Dataset entries:

☆ ☆ ☆ ☆ ☆

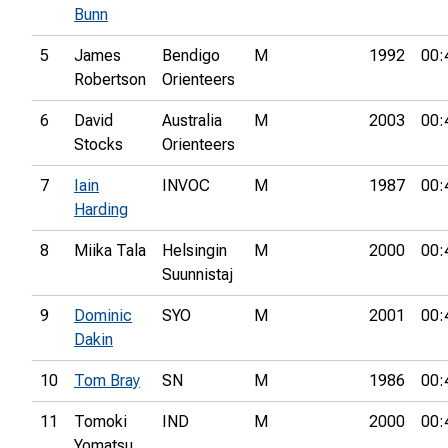
Bunn
5
James
Bendigo
M
1992
00:
Robertson
Orienteers
6
David
Australia
M
2003
00:
Stocks
Orienteers
7
Iain
INVOC
M
1987
00:
Harding
8
Miika Tala
Helsingin
M
2000
00:
Suunnistaj
9
Dominic
SYO
M
2001
00:
Dakin
10
Tom Bray
SN
M
1986
00:
11
Tomoki
IND
M
2000
00:
Yomatsu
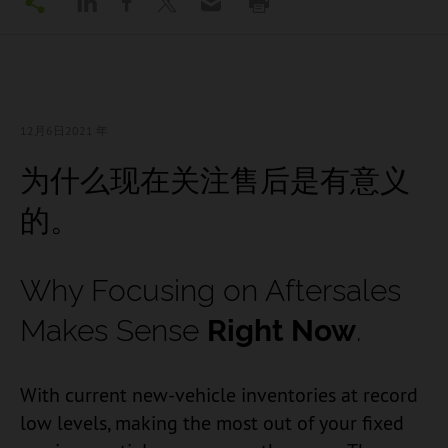
12月6日
2021 年
为什么现在关注售后是有意义
的。
Why Focusing on Aftersales
Makes Sense
Right Now
.
With current new-vehicle inventories at record
low levels, making the most out of your fixed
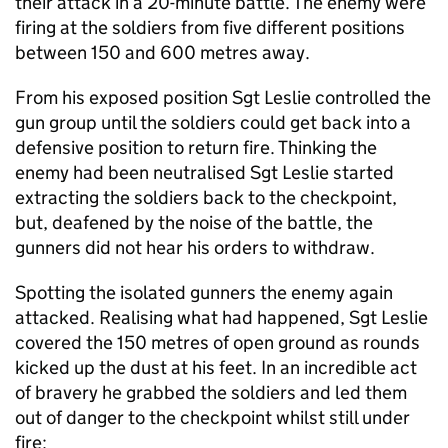
their attack in a 20-minute battle. The enemy were
firing at the soldiers from five different positions
between 150 and 600 metres away.
From his exposed position Sgt Leslie controlled the
gun group until the soldiers could get back into a
defensive position to return fire. Thinking the
enemy had been neutralised Sgt Leslie started
extracting the soldiers back to the checkpoint,
but, deafened by the noise of the battle, the
gunners did not hear his orders to withdraw.
Spotting the isolated gunners the enemy again
attacked. Realising what had happened, Sgt Leslie
covered the 150 metres of open ground as rounds
kicked up the dust at his feet. In an incredible act
of bravery he grabbed the soldiers and led them
out of danger to the checkpoint whilst still under
fire:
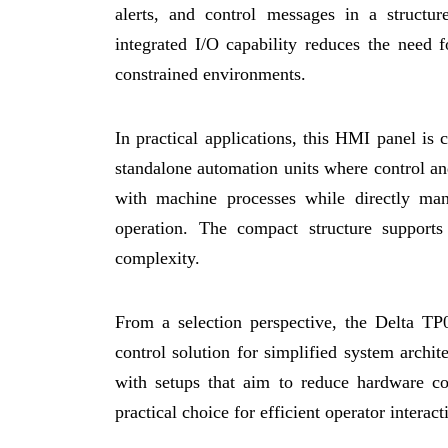
alerts, and control messages in a structu
integrated I/O capability reduces the need f
constrained environments.
In practical applications, this HMI panel i
standalone automation units where control and
with machine processes while directly man
operation. The compact structure supports 
complexity.
From a selection perspective, the Delta TP
control solution for simplified system archite
with setups that aim to reduce hardware c
practical choice for efficient operator intera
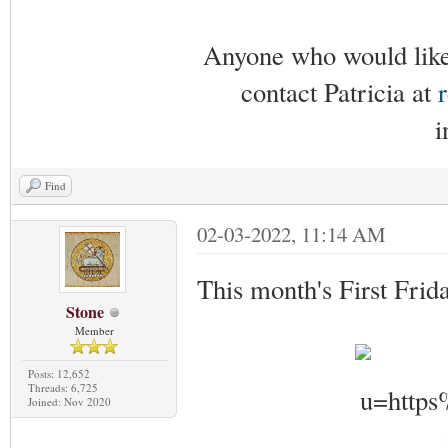
Anyone who would like 
contact Patricia at
i
Find
02-03-2022, 11:14 AM
This month's First Frid
Stone
Member
Posts: 12,652
Threads: 6,725
Joined: Nov 2020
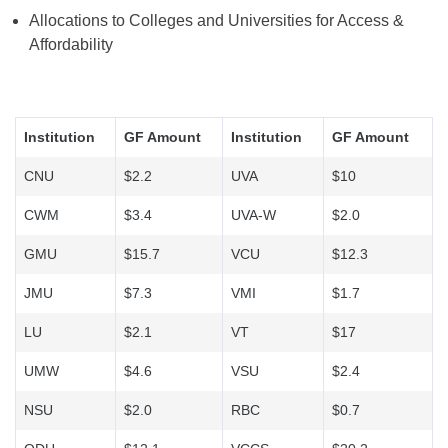
Allocations to Colleges and Universities for Access &
Affordability
Institution
GF Amount
Institution
GF Amount
CNU
$2.2
UVA
$10
CWM
$3.4
UVA-W
$2.0
GMU
$15.7
VCU
$12.3
JMU
$7.3
VMI
$1.7
LU
$2.1
VT
$17
UMW
$4.6
VSU
$2.4
NSU
$2.0
RBC
$0.7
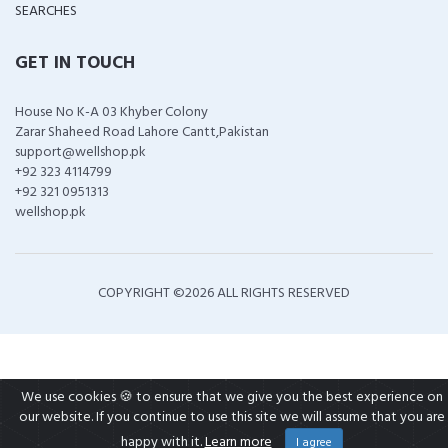
SEARCHES
GET IN TOUCH
House No K-A 03 Khyber Colony
Zarar Shaheed Road Lahore Cantt,Pakistan
support@wellshop.pk
+92 323 4114799
+92 321 0951313
wellshop.pk
COPYRIGHT ©
2026 ALL RIGHTS RESERVED
We use cookies 🍪 to ensure that we give you the best experience on
our website. If you continue to use this site we will assume that you are
happy with it.
Learn more
I agree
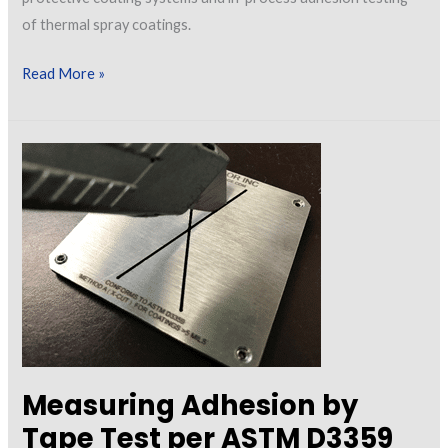
of thermal spray coatings.
Let’s
Read More »
Talk
About
In-
Process
and
Post-
Application
Adhesion
Testing
Measuring Adhesion by
Tape Test per ASTM D3359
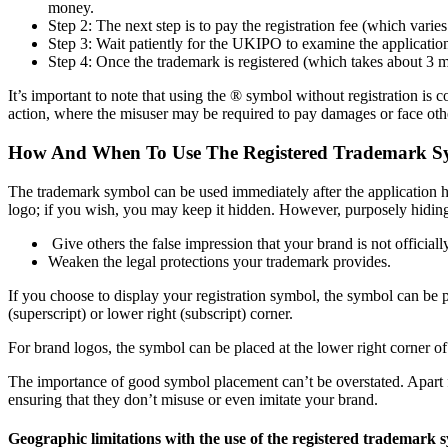
money.
Step 2: The next step is to pay the registration fee (which vari
Step 3: Wait patiently for the UKIPO to examine the application
Step 4: Once the trademark is registered (which takes about 3 
It’s important to note that using the ® symbol without registration is
action, where the misuser may be required to pay damages or face oth
How And When To Use The Registered Trademark S
The trademark symbol can be used immediately after the application h
logo; if you wish, you may keep it hidden. However, purposely hiding
Give others the false impression that your brand is not officiall
Weaken the legal protections your trademark provides.
If you choose to display your registration symbol, the symbol can be 
(superscript) or lower right (subscript) corner.
For brand logos, the symbol can be placed at the lower right corner o
The importance of good symbol placement can’t be overstated. Apart f
ensuring that they don’t misuse or even imitate your brand.
Geographic limitations with the use of the registered trademark 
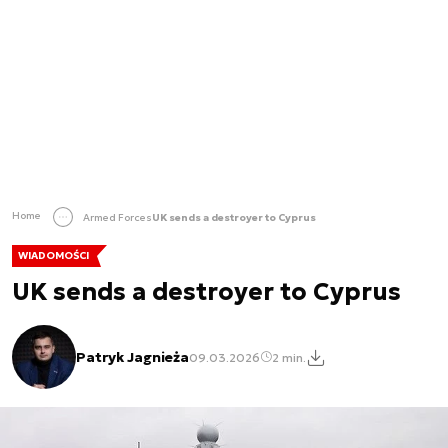
Home
Armed Forces
UK sends a destroyer to Cyprus
WIADOMOŚCI
UK sends a destroyer to Cyprus
Patryk Jagnieża
09.03.2026
2 min.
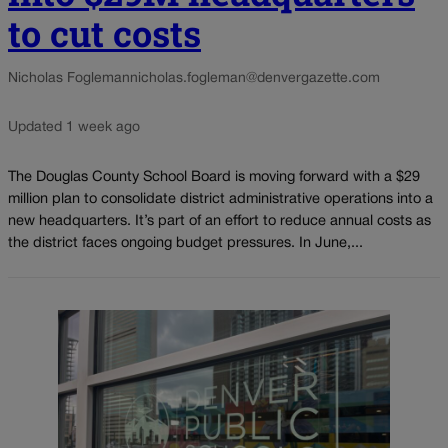
to cut costs
Nicholas Fogleman
nicholas.fogleman@denvergazette.com
Updated 1 week ago
The Douglas County School Board is moving forward with a $29
million plan to consolidate district administrative operations into a
new headquarters. It’s part of an effort to reduce annual costs as
the district faces ongoing budget pressures. In June,...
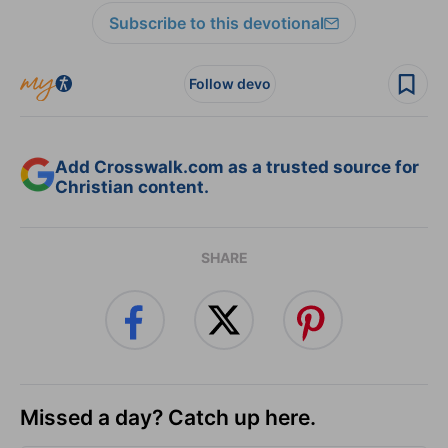
Subscribe to this devotional
Follow devo
Add Crosswalk.com as a trusted source for
Christian content.
SHARE
Missed a day? Catch up here.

☆ ☆ ☆ ☆ ☆

Task prompt
Reproduce the records exactly, starting with their first line and ending with the line that contains "operation. The compact structure supports", though pictures should be dropped.

Reply
Bunn
5
James
Bendigo
M
1992
00:
Robertson
Orienteers
6
David
Australia
M
2003
00:
Stocks
Orienteers
7
Iain
INVOC
M
1987
00:
Harding
8
Miika Tala
Helsingin
M
2000
00:
Suunnistaj
9
Dominic
SYO
M
2001
00:
Dakin
10
Tom Bray
SN
M
1986
00:
11
Tomoki
IND
M
2000
00:
Yomatsu
12月6日
2021 年
为什么现在关注售后是有意义
的。
Why Focusing on Aftersales
Makes Sense
Right Now
.
With current new-vehicle inventories at record
low levels, making the most out of your fixed
their attack in a 20-minute battle. The enemy were
firing at the soldiers from five different positions
between 150 and 600 metres away.
From his exposed position Sgt Leslie controlled the
gun group until the soldiers could get back into a
defensive position to return fire. Thinking the
enemy had been neutralised Sgt Leslie started
extracting the soldiers back to the checkpoint,
but, deafened by the noise of the battle, the
gunners did not hear his orders to withdraw.
Spotting the isolated gunners the enemy again
attacked. Realising what had happened, Sgt Leslie
covered the 150 metres of open ground as rounds
kicked up the dust at his feet. In an incredible act
of bravery he grabbed the soldiers and led them
out of danger to the checkpoint whilst still under
fire:
alerts, and control messages in a structu
integrated I/O capability reduces the need f
constrained environments.
In practical applications, this HMI panel i
standalone automation units where control and
with machine processes while directly man
operation. The compact structure supports 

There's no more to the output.